[Start of Attachment]

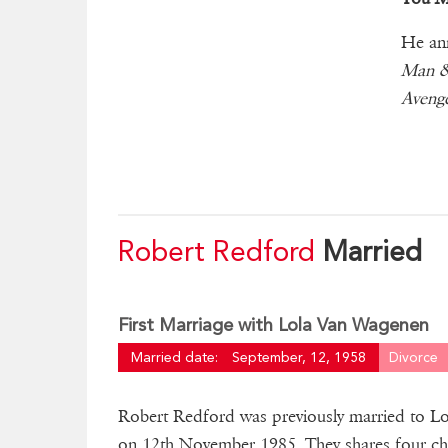
He ann
Man &
Aveng
Robert Redford
Married
First Marriage with Lola Van Wagenen
Married date:
September, 12, 1958
Divorce
Robert Redford was previously married to L
on 12th November 1985. They shares four chi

[End of Attachment]

→ WHAT YOU ARE ASKED TO DO
Report each line in the data above that holds the word "Robert" by copying it.

→ REPLY
Robert Redford
Robert Redford was previously married to L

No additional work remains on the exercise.